The process of reconstruction of the original Indo-European language is somewhat similar to your taking photographs of everyone attending the family reunion and running the photographs through a computer program that averages and combines the photographs into a single face. The end result might just look a little like your great-great-grandfather and common ancestor of the group. This is a simplified explanation and language reconstruction also involves applying certain rules about how sounds in languages are likely to change over time. If you hear the word for horse in English and also in other familiar Indo-European languages, most of them sound very different, and you might think that this entire notion of an Indo-European language family is all wrong. However, there are explanations why this is true in the case of the various words that mean horse.
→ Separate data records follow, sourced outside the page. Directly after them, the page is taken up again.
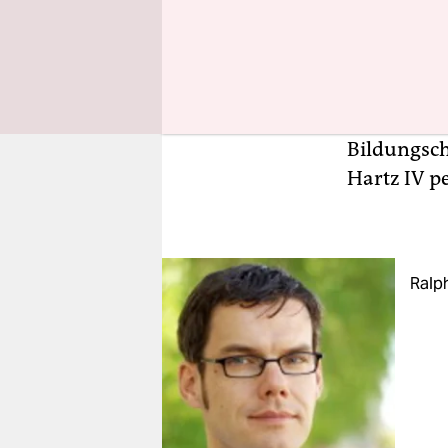
Bekenntnis
und vorsor
verabschi
Arbeitsmar
einen betr
Bildungsch
Hartz IV pe
Ralph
Scholars have reconstructed the original Proto-Indo-European word for horse as ékwos. This word slowly evolved into the Greek hippos and the Latin equus and many other words in various ancient languages. These classical roots are preserved in modern English words like “hippodrome” and “equestrian." However, the Romans used a second slang word (in Vulgar Latin or common spoken Latin) for horse caballus, which at the time had the connotation of being a nag. This word, and not the more formal Latin equus, became the word for horse in Romance languages that evolved from Latin. For example, we have caballo in Spanish and cheval in French.
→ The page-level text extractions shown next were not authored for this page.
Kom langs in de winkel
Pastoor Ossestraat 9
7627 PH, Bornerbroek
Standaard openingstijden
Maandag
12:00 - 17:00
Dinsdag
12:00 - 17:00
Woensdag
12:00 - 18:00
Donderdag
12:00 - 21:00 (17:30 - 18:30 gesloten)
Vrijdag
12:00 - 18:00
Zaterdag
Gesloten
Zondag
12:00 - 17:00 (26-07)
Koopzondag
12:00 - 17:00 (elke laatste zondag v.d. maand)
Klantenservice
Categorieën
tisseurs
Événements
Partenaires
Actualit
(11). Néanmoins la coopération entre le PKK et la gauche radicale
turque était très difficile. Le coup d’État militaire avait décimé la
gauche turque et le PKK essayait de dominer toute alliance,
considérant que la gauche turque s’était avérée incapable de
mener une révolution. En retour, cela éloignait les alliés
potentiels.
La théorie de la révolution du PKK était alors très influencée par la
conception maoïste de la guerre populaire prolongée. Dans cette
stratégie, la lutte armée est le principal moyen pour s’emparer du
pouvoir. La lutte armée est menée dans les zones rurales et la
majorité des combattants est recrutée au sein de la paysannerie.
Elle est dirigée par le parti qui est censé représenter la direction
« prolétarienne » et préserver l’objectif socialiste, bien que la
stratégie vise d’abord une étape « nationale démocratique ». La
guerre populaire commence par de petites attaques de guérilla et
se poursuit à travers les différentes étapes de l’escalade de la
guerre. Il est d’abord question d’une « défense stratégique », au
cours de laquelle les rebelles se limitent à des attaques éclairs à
The usually given German word for horse is Pferd, which sounds nothing like the words for horse in the Romance languages. However, this word originated from another Latin word paraveredus. This word originally had a very specific meaning of a spare post horse in a way station. No doubt the Germans who first had contact with the Roman Empire were aware of the Roman courier system, but just why they would borrow this specific word, generalize it to the class of all horses,and gave up their older word for horse is uncertain. No doubt the Roman stations where missing all of their fine paraveredi after the German tribes passed through. Paraveredus became palefridus and in time was shortened to Pfred. The word palefridus is the also the origin of the English word “palfrey.” There is a second German word for horse that was more commonly used in the southern regions of the country: das Ross. Like many regionalisms its use is in decline. The English word "horse" does not sound anything like the words of the other languages and in fact may be closer than Pferd to the original old German word. Its origin was a prehistoric Germanic word reconstructed as khorsaz. This word also evolved into the Icelandic word for horse hestur.
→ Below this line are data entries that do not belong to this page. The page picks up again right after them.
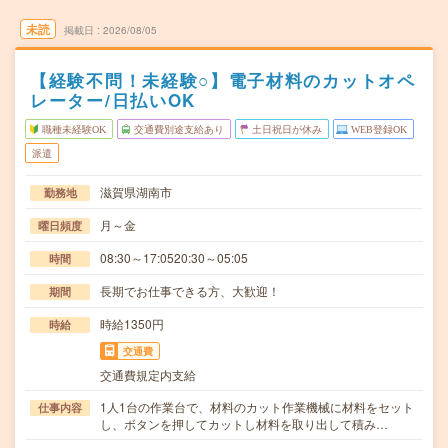
未読
掲載日
2026/08/05
【経験不問！未経験○】電子材料のカットオペ
レーター/日払いOK
職種未経験OK
交通費別途支給あり
土日祝日が休み
WEB登録OK
派遣
滋賀県湖南市
勤務地
月～金
曜日頻度
08:30～17:0520:30～05:05
時間
長期でお仕事できる方、大歓迎！
期間
時給1350円
時給
交通費
交通費規定内支給
1人1台の作業台で、材料のカット作業機械に材料をセット
仕事内容
し、ボタンを押してカットし材料を取り出して積み…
It seems odd that a word like ékwos evolved in over six thousand years of people talking into the word horse. The truth is that language change is all around us, and we hardly notice it. We say m-EYE-graines for migraines while the English say m-E-graines. We hear them say “His Majesty’s Clarks” (for his Majestie's Clerkes, a British a cappella group) while we would say it as “His Majesty’s Clerks.” For the most part this hits us as a momentary oddity, and we move on speaking our language as we heard learned it on our mother’s knee. However, what we are really hearing is that slow process of language change.